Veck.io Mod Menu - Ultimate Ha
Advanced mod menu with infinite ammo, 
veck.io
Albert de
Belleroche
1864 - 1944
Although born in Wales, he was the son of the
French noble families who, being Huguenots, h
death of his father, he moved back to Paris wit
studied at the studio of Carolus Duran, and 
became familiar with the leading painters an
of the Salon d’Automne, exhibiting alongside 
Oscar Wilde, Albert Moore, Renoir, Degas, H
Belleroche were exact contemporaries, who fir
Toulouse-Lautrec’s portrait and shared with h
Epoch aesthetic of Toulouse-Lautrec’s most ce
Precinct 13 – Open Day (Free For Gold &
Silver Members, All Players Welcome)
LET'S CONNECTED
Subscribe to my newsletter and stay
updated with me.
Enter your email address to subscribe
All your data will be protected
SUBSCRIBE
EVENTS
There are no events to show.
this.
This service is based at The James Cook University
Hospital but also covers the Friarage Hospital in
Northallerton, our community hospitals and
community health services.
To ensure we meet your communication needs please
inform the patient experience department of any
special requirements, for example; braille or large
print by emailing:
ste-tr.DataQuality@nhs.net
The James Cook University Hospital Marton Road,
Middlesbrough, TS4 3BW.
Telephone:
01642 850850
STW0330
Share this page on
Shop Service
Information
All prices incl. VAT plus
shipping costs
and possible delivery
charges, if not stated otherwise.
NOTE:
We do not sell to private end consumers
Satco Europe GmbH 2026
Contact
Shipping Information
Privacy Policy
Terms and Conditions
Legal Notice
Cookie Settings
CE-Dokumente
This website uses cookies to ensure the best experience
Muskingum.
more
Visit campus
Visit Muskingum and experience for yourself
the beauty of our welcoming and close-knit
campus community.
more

#### Problem description:
Go through the listing and copy each line that includes the string "Visit".

#### The answer:
Visit campus
Visit Muskingum and experience for yourself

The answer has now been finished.